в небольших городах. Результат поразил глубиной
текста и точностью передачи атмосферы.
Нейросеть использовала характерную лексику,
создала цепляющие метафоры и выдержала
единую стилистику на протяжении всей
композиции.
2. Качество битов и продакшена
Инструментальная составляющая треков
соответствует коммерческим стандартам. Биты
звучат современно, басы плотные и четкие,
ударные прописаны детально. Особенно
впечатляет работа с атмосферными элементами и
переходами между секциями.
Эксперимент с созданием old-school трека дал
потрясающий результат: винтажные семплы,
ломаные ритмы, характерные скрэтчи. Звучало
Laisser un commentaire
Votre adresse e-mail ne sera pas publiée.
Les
• • • •
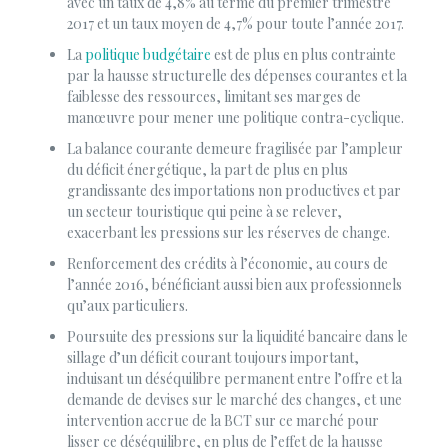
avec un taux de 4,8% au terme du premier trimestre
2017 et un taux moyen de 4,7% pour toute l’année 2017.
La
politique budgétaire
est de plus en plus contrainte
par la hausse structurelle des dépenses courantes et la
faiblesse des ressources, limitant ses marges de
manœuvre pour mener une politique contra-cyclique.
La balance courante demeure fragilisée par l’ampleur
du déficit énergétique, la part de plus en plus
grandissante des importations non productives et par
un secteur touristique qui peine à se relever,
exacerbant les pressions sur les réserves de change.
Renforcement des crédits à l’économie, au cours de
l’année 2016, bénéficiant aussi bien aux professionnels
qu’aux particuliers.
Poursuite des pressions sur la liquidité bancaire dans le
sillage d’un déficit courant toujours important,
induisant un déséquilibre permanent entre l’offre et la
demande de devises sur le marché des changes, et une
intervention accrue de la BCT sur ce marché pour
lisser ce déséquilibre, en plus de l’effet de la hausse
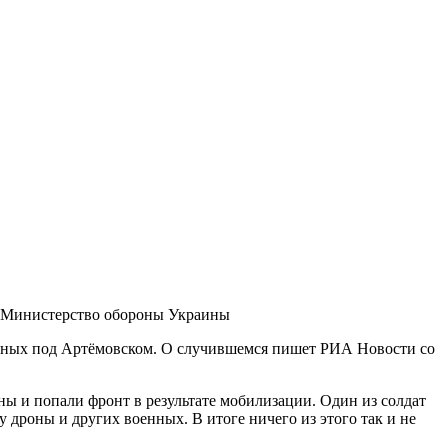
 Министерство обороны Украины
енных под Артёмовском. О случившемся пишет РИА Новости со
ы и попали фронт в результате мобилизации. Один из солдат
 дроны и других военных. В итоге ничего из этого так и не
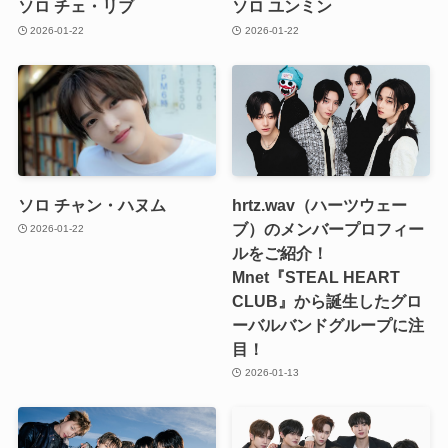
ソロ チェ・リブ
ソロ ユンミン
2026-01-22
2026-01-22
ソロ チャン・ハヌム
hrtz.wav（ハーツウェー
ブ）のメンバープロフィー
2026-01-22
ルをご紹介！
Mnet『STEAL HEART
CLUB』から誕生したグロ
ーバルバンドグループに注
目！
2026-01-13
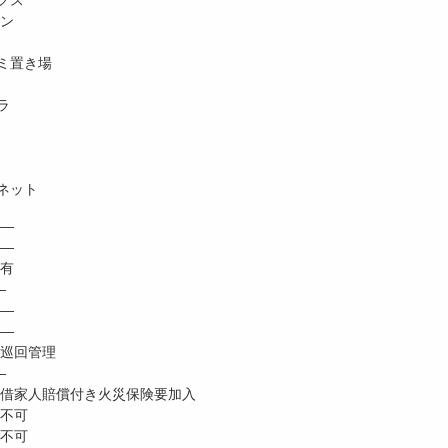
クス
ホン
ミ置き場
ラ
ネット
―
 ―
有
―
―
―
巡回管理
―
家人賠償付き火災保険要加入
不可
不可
• • • •
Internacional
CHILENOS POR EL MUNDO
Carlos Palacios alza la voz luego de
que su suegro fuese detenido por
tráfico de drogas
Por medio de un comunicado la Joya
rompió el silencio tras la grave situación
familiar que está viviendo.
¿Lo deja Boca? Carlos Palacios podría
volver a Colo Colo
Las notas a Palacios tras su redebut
• • • •
Keep both end lines and retype everything in the records above from the line containing "CHILENOS POR EL MUNDO" through the line containing "Las notas a Palacios tras su redebut", exactly, with nothing else.

Task solution:
CHILENOS POR EL MUNDO
Carlos Palacios alza la voz luego de
que su suegro fuese detenido por
tráfico de drogas
Por medio de un comunicado la Joya
rompió el silencio tras la grave situación
familiar que está viviendo.
¿Lo deja Boca? Carlos Palacios podría
volver a Colo Colo
Las notas a Palacios tras su redebut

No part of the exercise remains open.